Agreed. Sadly there isn't a sharp boundary between the conceptual level and then encoding. The intention is to say that strings should be something that can be converted to UTF-8 easily as this is what all major serialization formats I know of (like CBOR, Protocol Buffers, Ion etc) are using for their text representation. I think the current wording (with saying UTF-8) makes it easier for people who are not deeply into the text encoding business.

Should I be storing it as a ByteString instead and try and make sure it's in valid utf-8 form? In practice that's a lot more of a pain in the ass, but I want to follow the spec.

"storing" seems to refer to some intermediate step of your tooling. I don't think the spec does (or should) dictate which representation you use. If you follow the "SHOULD" about strings being Unicode, you can encode things internally in any way you want, it is only important that you can get valid UTF-8 in and out. Given you have UTF-16 has that property, you can keep them internally as UTF-16.

@warpfork
Copy link
Contributor

warpfork commented Apr 20, 2021

Strings should be considered as sequences of 8-bit bytes.

UTF-8 is a subset of that definition, and so is UTF-16 :) so defining the Data Model as being a superset of these is quite helpful.

There are also situations where people have used arbitrary bytes as map keys, and since we define map keys as "String", this means it's important to support arbitrary sequences of 8-bit bytes where we talk about "String".

You can use whatever representation you like in-memory of a program. If all bytes can be escaped into that internal representation, and round-trip, it's fine. I'd probably recommend choosing a type that's as close to raw bytes as possible, though, for sheer efficiency reasons -- flipping string encodings back and forth and back again is costly.

@tysonzero
Copy link
Author

The intention is to say that strings should be something that can be converted to UTF-8 easily as this is what all major serialization formats I know of (like CBOR, Protocol Buffers, Ion etc) are using for their text representation.

But if a protocol/codec for some reason wanted a non-UTF8 encoding, then that wouldn't be a problem if the abstraction layer was "unicode characters". However with the byte abstraction you're more or less locked into a single text encoding for all codecs indefinitely.

I think the current wording (with saying UTF-8) makes it easier for people who are not deeply into the text encoding business.

IMO something like "unicode string" or "sequence of unicode characters" would be a clearer abstraction and makes it clear that encoding is totally out of scope, and the responsibility of codecs.

Strings should be considered as sequences of 8-bit bytes.

UTF-8 is a subset of that definition, and so is UTF-16 :) so defining the Data Model as being a superset of these is quite helpful.

On the contrary I would actually say that it will make programs more buggy in practice. This thread is a perfect example:

One person tells me that my opaque text type is fine, as it can roundtrip UTF-8 just fine.

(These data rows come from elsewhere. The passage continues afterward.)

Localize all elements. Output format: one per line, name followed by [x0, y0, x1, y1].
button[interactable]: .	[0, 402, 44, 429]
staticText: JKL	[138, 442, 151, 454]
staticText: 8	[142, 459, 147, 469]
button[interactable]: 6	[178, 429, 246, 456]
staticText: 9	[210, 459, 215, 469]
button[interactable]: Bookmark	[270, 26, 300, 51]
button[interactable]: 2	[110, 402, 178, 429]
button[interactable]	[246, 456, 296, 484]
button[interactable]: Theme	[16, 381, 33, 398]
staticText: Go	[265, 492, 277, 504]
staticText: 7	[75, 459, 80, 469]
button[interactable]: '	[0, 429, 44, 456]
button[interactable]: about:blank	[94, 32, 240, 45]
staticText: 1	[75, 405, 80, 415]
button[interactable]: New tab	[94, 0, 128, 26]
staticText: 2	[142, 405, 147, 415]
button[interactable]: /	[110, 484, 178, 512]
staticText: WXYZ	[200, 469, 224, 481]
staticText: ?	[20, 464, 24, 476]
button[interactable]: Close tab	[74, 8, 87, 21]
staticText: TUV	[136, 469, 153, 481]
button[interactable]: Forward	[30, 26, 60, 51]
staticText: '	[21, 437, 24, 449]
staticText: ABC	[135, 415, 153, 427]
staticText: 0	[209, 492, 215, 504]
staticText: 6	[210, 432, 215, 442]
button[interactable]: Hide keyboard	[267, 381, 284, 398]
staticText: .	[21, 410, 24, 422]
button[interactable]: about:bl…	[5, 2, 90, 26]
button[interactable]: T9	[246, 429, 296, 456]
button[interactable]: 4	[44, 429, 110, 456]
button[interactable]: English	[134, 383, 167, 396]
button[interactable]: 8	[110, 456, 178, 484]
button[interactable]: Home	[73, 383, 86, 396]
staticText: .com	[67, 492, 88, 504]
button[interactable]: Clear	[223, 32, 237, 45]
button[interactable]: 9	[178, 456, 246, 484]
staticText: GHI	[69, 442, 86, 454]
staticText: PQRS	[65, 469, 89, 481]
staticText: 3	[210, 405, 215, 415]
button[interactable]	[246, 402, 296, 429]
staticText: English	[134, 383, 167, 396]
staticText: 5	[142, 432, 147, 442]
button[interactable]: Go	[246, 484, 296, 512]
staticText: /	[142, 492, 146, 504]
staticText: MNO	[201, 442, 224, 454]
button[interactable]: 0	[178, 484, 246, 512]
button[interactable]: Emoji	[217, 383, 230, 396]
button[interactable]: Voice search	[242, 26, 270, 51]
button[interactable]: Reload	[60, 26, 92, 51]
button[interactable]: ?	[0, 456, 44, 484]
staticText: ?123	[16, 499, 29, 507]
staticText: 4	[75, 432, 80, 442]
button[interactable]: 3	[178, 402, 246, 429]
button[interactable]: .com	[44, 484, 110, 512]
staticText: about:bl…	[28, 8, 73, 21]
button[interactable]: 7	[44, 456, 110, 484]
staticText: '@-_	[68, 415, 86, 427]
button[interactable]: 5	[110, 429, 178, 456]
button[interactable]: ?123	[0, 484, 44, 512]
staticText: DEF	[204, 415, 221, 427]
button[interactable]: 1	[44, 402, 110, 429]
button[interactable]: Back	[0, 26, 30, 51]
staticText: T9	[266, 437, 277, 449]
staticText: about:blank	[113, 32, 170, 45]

Another person tells me that UTF-16 being possible is a good thing, however my program will completely mangle any incoming UTF-16 due to the first person's advice.

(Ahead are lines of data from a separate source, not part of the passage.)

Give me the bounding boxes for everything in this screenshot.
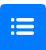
button[interactable]: Lists: [0, 0, 46, 50]
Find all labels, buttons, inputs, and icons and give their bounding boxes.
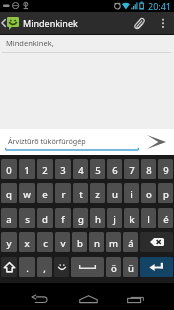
button[interactable]: p [158, 183, 173, 203]
staticText: d [42, 213, 48, 226]
staticText: Árvíztűrő tükörfúrógép [8, 136, 86, 146]
button[interactable]: Enter [140, 257, 173, 277]
button[interactable]: Send [139, 129, 174, 155]
button[interactable]: a [1, 208, 17, 228]
button[interactable]: Árvíztűrő tükörfúrógép [5, 129, 139, 155]
button[interactable]: m [106, 232, 121, 252]
staticText: Mindenkinek [23, 17, 78, 29]
staticText: é [163, 213, 169, 226]
button[interactable]: Attach [126, 12, 152, 34]
button[interactable]: 3 [55, 159, 71, 179]
button[interactable]: l [141, 208, 156, 228]
button[interactable]: 0 [1, 159, 17, 179]
button[interactable]: i [124, 183, 139, 203]
staticText: u [112, 188, 118, 201]
button[interactable]: Emoji [54, 257, 69, 277]
button[interactable]: á [123, 232, 138, 252]
staticText: n [94, 237, 100, 250]
staticText: 7 [129, 164, 135, 177]
staticText: l [147, 213, 150, 226]
button[interactable]: t [73, 183, 88, 203]
button[interactable]: 8 [141, 159, 156, 179]
staticText: w [23, 188, 31, 201]
button[interactable]: Navigate up [0, 12, 23, 34]
button[interactable]: 6 [107, 159, 122, 179]
staticText: e [42, 188, 48, 201]
staticText: g [78, 213, 84, 226]
button[interactable]: Space [71, 257, 104, 277]
button[interactable]: b [72, 232, 87, 252]
staticText: ü [128, 262, 134, 275]
button[interactable]: 2 [37, 159, 53, 179]
button[interactable]: v [55, 232, 70, 252]
button[interactable]: g [73, 208, 88, 228]
staticText: x [24, 237, 30, 250]
button[interactable]: j [107, 208, 122, 228]
staticText: s [25, 213, 30, 226]
staticText: á [128, 237, 134, 250]
button[interactable]: r [55, 183, 71, 203]
button[interactable]: h [90, 208, 105, 228]
button[interactable]: x [19, 232, 35, 252]
staticText: k [129, 213, 135, 226]
button[interactable]: Recent apps [112, 283, 159, 310]
staticText: v [60, 237, 66, 250]
staticText: y [6, 237, 12, 250]
button[interactable]: é [158, 208, 173, 228]
button[interactable]: s [19, 208, 35, 228]
button[interactable]: ö [106, 257, 121, 277]
button[interactable]: n [89, 232, 104, 252]
button[interactable]: 9 [158, 159, 173, 179]
staticText: a [6, 213, 12, 226]
staticText: q [6, 188, 12, 201]
button[interactable]: Backspace [140, 232, 173, 252]
staticText: 5 [95, 164, 101, 177]
button[interactable]: w [19, 183, 35, 203]
button[interactable]: Home [64, 283, 112, 310]
staticText: t [79, 188, 83, 201]
staticText: m [109, 237, 118, 250]
other: Navigate up [0, 12, 7, 34]
staticText: f [61, 213, 65, 226]
button[interactable]: d [37, 208, 53, 228]
button[interactable]: ü [123, 257, 138, 277]
staticText: j [113, 213, 116, 226]
button[interactable]: 4 [73, 159, 88, 179]
button[interactable]: y [1, 232, 17, 252]
button[interactable]: o [141, 183, 156, 203]
staticText: 2 [42, 164, 48, 177]
staticText: . [26, 262, 29, 275]
button[interactable]: z [90, 183, 105, 203]
button[interactable]: . [19, 257, 35, 277]
staticText: 6 [112, 164, 118, 177]
button[interactable]: k [124, 208, 139, 228]
staticText: h [95, 213, 101, 226]
staticText: p [163, 188, 169, 201]
button[interactable]: q [1, 183, 17, 203]
staticText: r [61, 188, 66, 201]
button[interactable]: More options [152, 12, 174, 34]
staticText: 20:41 [148, 0, 172, 12]
staticText: o [146, 188, 152, 201]
staticText: 9 [163, 164, 169, 177]
button[interactable]: c [37, 232, 53, 252]
staticText: ö [111, 262, 117, 275]
button[interactable]: e [37, 183, 53, 203]
staticText: 1 [24, 164, 30, 177]
button[interactable]: Shift [1, 257, 17, 277]
staticText: z [95, 188, 100, 201]
staticText: 0 [6, 164, 12, 177]
button[interactable]: f [55, 208, 71, 228]
button[interactable]: 5 [90, 159, 105, 179]
staticText: 4 [78, 164, 84, 177]
button[interactable]: 7 [124, 159, 139, 179]
staticText: 3 [60, 164, 66, 177]
button[interactable]: 1 [19, 159, 35, 179]
button[interactable]: , [37, 257, 52, 277]
staticText: Mindenkinek, [6, 38, 54, 48]
button[interactable]: u [107, 183, 122, 203]
staticText: , [43, 262, 46, 275]
staticText: i [130, 188, 133, 201]
staticText: b [77, 237, 83, 250]
button[interactable]: Back [16, 283, 63, 310]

There are also situations where people have used arbitrary bytes as map keys, and since we define map keys as "String", this means it's important to support arbitrary sequences of 8-bit bytes where we talk about "String".

Doesn't this more or less contradict the following?

As such, there is an element of "lowest common denominator" to the IPLD Data Model in that it cannot support some advanced features (like non-string keys for Maps) because support for such a feature is not common enough among programming languages.

For example as far as I'm aware using arbitrary bytestrings as keys in JavaScript objects/dicts isn't possible.

If all bytes can be escaped into that internal representation, and round-trip, it's fine.

So would you recommend not using the built in string type in Python, JavaScript or Haskell? All three of those would not round-trip bytes successfully.

It's also worth noting that CBOR specifically requires text strings to be UTF-8, so if non-UTF-8 bytes get converted to CBOR via DAG-CBOR, they would be in violation of the CBOR spec.

@warpfork
Copy link
Contributor

warpfork commented Apr 20, 2021

But if a protocol/codec for some reason wanted a non-UTF8 encoding, then that wouldn't be a problem if the abstraction layer was "unicode characters".

Hang on right there. That would be a problem, actually.

People often misunderstand this about unicode (and I say that without judgement, because I also misunderstood this about unicode until very recently), but: unicode does not guarantee all bytes are encodable. Unicode has significantly less expressiveness than the definition we get with "sequences of 8-bit bytes".

It is trivial to fit any of the unicode encodings inside "sequences of 8-bit bytes". The reverse is not true.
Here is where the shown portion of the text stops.